BTBRIDGED] Successfully wrote 12 of 12 bytes to /dev/bt-host bt_host_write: 0x000256F0,15,15, 0x00027BB8 [BTBRIDGED] Successfully wrote 12 of 12 bytes to /dev/bt-host bt_host_write: 0x000257D8,15,15, 0x00027BB8 [BTBRIDGED] Successfully wrote 12 of 12 bytes to /dev/bt-host bt_host_write: 0x000257D8,16,16, 0x00027BB8 [BTBRIDGED] Successfully wrote 12 of 12 bytes to /dev/bt-host bt_host_write: 0x00026870,16,16, 0x00027BB8 [BTBRIDGED] Successfully wrote 12 of 12 bytes to /dev/bt-host bt_host_write: 0x00026870,17,17, 0x000255B8 [BTBRIDGED] Successfully wrote 12 of 12 bytes to /dev/bt-host bt_host_write: 0x00027CF8,17,17, 0x000255B8 [BTBRIDGED] Successfully wrote 12 of 12 bytes to /dev/bt-host

jk-ozlabs commented 8 years ago

@cyrilbur-ibm , could you check this out?
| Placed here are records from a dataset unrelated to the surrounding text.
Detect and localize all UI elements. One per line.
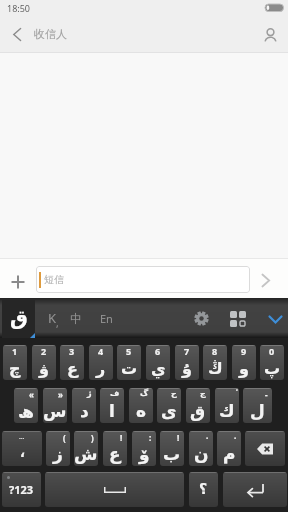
button[interactable] [6,23,28,45]
staticText: , [56,316,59,330]
staticText: ع [67,359,78,378]
button[interactable]: ?123 [2,472,41,507]
button[interactable] [228,309,248,329]
staticText: ج [200,389,206,398]
button[interactable]: 短信 [36,266,250,293]
button[interactable] [245,431,285,466]
button[interactable]: » [43,388,67,423]
staticText: گ [140,389,149,398]
staticText: د [80,401,89,421]
button[interactable]: « [14,388,38,423]
staticText: ى [161,401,177,421]
staticText: چ [9,359,21,378]
staticText: ب [163,444,181,464]
button[interactable]: En [93,298,119,338]
button[interactable]: ح [157,388,181,423]
staticText: ! [120,432,123,443]
staticText: K [48,309,57,327]
button[interactable]: 9 [232,345,256,380]
button[interactable]: ( [46,431,70,466]
staticText: ز [53,444,63,464]
staticText: ع [109,444,121,464]
button[interactable]: 6 [146,345,170,380]
staticText: 6 [155,345,161,357]
button[interactable]: ق [2,300,35,338]
staticText: ت [121,359,138,378]
button[interactable] [6,270,30,294]
button[interactable]: 2 [32,345,56,380]
button[interactable]: 4 [89,345,113,380]
button[interactable]: ج [186,388,210,423]
staticText: ق [190,401,206,421]
staticText: · [234,432,237,443]
staticText: ف [110,389,120,398]
button[interactable] [223,472,287,507]
staticText: پ [264,359,281,378]
button[interactable] [45,472,184,507]
staticText: 0 [269,345,275,357]
button[interactable]: … [2,431,42,466]
button[interactable]: 5 [117,345,141,380]
staticText: ي [151,359,166,378]
staticText: 1 [12,345,18,357]
staticText: ( [63,432,66,443]
button[interactable]: · [217,431,241,466]
staticText: ا [109,401,115,421]
staticText: ۋ [39,359,49,378]
staticText: ە [136,401,147,421]
staticText: ر [96,359,106,378]
button[interactable]: - [243,388,272,423]
staticText: س [43,401,67,421]
staticText: ك [219,401,235,421]
staticText: « [29,389,34,400]
button[interactable]: 3 [60,345,84,380]
staticText: … [19,432,25,442]
staticText: ش [74,444,98,464]
button[interactable]: ! [160,431,184,466]
button[interactable]: ٔ [215,388,239,423]
staticText: ڭ [208,359,223,378]
button[interactable] [190,307,212,329]
staticText: ق [10,306,28,329]
button[interactable]: 1 [3,345,27,380]
button[interactable]: 7 [175,345,199,380]
button[interactable]: 8 [203,345,227,380]
staticText: En [100,311,113,326]
staticText: 中 [70,311,82,326]
staticText: 5 [126,345,132,357]
button[interactable]: ژ [72,388,96,423]
staticText: ۇ [182,359,192,378]
button[interactable]: K [40,298,64,338]
button[interactable]: گ [129,388,153,423]
button[interactable] [264,310,286,328]
button[interactable]: : [132,431,156,466]
staticText: ح [171,389,177,398]
button[interactable]: 0 [260,345,284,380]
staticText: ل [250,401,265,421]
staticText: ن [194,444,209,464]
button[interactable]: ! [103,431,127,466]
staticText: ھ [18,401,34,421]
staticText: 9 [241,345,247,357]
staticText: ?123 [9,482,34,497]
staticText: 2 [41,345,47,357]
button[interactable]: 中 [63,298,89,338]
button[interactable]: ف [100,388,124,423]
staticText: 3 [69,345,75,357]
staticText: 短信 [44,273,64,286]
staticText: · [206,432,209,443]
staticText: و [239,359,249,378]
staticText: 18:50 [7,2,31,14]
staticText: - [265,389,268,400]
staticText: ، [20,445,25,460]
button[interactable]: ؟ [189,472,218,507]
button[interactable] [258,24,282,48]
staticText: 收信人 [34,27,67,41]
staticText: ؟ [199,481,208,497]
button[interactable]: · [189,431,213,466]
button[interactable]: ) [74,431,98,466]
button[interactable] [254,268,278,292]
staticText: م [223,444,236,464]
staticText: ) [91,432,94,443]
staticText: 7 [184,345,190,357]
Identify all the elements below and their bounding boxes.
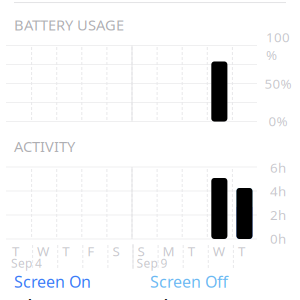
button[interactable]: Screen On <box>14 271 134 300</box>
staticText: 100% <box>242 0 286 3</box>
staticText: 100% <box>266 28 290 64</box>
staticText: W <box>37 242 49 260</box>
staticText: 0h <box>270 230 286 247</box>
staticText: Sep 4 <box>11 255 42 271</box>
staticText: T <box>62 242 69 260</box>
button[interactable]: Screen Off <box>150 271 270 300</box>
staticText: Screen On <box>14 271 91 292</box>
staticText: BATTERY USAGE <box>14 15 124 34</box>
staticText: W <box>213 242 225 260</box>
staticText: S <box>112 242 119 260</box>
staticText: F <box>87 242 94 260</box>
staticText: T <box>188 242 195 260</box>
staticText: 2h <box>270 206 286 224</box>
staticText: 0% <box>268 112 288 130</box>
staticText: Sep 9 <box>136 255 168 271</box>
staticText: 6h <box>270 159 286 176</box>
staticText: 2h 49m <box>14 293 94 300</box>
staticText: 7:15 AM <box>14 0 81 3</box>
staticText: 50% <box>264 75 292 92</box>
staticText: T <box>12 242 19 260</box>
staticText: S <box>138 242 144 260</box>
staticText: Screen Off <box>150 271 228 292</box>
staticText: T <box>238 242 245 260</box>
staticText: M <box>163 242 175 260</box>
staticText: ACTIVITY <box>14 136 75 156</box>
staticText: 4h <box>270 182 286 200</box>
staticText: 1h 29m <box>150 293 230 300</box>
cyrilbur-ibm commented 8 years ago

@nkskjames, but that shouldn't cause a double free, when btbridge receives a request it enqueues onto the end of its list, so it will have a list which might look like: [x]->[y]->[z] then say it receives another message with a sequence number z (which I'll identify as z') so: [x]->[y]->[z]->[z'] Anyone who does a lookup for z should get reference for z and from there they'll deal with it and dequeue it, next time around a reference for z would get z' and the same thing would happen.

I HAVE found a bug in bt_q_drop()!

Could you test with: https://github.com/cyrilbur-ibm/btbridge/tree/issues_10 ? Thanks!

nkskjames commented 8 years ago

I have rebooted about 200 times and no crashes. I then put old code on to make sure it still crashes. It does. So problem solved. Please do pull request. Thanks!!